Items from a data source
___

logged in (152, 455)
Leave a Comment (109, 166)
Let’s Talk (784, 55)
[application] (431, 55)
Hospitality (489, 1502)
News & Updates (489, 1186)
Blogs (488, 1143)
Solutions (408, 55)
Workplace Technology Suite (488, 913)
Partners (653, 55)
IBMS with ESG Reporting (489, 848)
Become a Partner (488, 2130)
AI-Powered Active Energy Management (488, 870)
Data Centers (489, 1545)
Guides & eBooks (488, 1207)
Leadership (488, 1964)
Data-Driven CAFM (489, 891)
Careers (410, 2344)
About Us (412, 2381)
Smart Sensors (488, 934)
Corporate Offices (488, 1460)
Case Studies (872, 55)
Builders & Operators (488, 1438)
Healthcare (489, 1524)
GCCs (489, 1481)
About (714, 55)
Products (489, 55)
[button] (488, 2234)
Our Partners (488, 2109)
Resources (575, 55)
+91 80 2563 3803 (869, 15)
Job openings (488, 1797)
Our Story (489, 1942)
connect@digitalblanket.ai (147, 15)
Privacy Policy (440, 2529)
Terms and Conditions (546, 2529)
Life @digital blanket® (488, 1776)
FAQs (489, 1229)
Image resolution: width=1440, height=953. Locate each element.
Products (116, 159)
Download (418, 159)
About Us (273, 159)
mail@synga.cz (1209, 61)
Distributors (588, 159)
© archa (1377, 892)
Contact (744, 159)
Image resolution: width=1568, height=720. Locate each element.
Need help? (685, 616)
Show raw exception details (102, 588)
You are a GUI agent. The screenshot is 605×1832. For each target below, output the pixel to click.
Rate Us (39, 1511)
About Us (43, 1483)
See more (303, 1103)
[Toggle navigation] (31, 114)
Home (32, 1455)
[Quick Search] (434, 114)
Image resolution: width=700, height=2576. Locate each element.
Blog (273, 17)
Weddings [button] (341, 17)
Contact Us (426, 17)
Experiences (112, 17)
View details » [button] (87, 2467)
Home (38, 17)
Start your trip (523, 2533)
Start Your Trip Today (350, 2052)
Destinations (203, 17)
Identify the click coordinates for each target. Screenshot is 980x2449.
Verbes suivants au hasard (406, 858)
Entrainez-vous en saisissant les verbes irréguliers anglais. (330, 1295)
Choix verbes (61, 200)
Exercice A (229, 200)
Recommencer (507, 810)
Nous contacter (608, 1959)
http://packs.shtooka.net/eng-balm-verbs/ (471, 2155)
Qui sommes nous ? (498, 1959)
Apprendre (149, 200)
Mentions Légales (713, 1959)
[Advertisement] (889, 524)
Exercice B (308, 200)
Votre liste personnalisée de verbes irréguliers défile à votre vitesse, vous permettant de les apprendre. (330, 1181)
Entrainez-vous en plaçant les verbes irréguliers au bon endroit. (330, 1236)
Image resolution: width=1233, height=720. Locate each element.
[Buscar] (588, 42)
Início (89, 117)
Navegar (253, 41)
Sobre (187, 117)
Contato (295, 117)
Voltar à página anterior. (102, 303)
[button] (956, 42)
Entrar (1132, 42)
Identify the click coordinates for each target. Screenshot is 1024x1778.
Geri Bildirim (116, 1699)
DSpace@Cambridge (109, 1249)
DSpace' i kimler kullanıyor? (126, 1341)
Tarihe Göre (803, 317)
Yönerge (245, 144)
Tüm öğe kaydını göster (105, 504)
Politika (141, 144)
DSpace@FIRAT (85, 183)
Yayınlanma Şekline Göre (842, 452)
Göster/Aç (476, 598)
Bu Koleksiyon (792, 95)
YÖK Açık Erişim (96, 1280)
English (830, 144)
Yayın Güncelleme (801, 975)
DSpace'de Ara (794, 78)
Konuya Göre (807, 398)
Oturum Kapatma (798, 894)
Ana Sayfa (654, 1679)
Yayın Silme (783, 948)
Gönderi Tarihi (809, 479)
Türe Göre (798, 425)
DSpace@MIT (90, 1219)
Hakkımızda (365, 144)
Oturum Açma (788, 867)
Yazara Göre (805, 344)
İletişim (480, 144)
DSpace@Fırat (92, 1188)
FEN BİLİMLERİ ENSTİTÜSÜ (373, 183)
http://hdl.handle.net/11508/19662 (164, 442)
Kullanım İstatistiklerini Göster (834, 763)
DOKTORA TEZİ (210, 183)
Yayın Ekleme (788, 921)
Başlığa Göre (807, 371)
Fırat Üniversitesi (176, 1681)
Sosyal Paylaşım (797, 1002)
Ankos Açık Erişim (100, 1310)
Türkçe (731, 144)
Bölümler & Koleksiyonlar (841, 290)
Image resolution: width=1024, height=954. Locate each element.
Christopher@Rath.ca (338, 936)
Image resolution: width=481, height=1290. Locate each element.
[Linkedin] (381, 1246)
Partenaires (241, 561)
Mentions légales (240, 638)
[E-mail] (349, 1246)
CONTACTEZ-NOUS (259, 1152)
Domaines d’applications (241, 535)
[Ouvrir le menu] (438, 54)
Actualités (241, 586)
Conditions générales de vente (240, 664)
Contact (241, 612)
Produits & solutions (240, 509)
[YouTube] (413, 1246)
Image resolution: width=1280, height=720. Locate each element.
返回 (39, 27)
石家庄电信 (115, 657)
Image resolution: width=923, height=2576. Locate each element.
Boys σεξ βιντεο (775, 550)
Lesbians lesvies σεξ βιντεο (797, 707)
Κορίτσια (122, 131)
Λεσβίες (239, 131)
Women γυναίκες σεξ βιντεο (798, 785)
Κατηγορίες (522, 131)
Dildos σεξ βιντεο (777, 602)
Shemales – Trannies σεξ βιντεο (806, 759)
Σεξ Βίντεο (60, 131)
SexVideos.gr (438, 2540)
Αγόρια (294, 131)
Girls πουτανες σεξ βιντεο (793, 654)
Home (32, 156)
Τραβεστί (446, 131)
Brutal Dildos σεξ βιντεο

___

* _PROBLEM DETAILS_:
In the data above, repeat exactly each line from the first through the line that contains "Guides & eBooks (488, 1207)", and give nothing else.

* _EXERCISE SOLUTION_:
logged in (152, 455)
Leave a Comment (109, 166)
Let’s Talk (784, 55)
[application] (431, 55)
Hospitality (489, 1502)
News & Updates (489, 1186)
Blogs (488, 1143)
Solutions (408, 55)
Workplace Technology Suite (488, 913)
Partners (653, 55)
IBMS with ESG Reporting (489, 848)
Become a Partner (488, 2130)
AI-Powered Active Energy Management (488, 870)
Data Centers (489, 1545)
Guides & eBooks (488, 1207)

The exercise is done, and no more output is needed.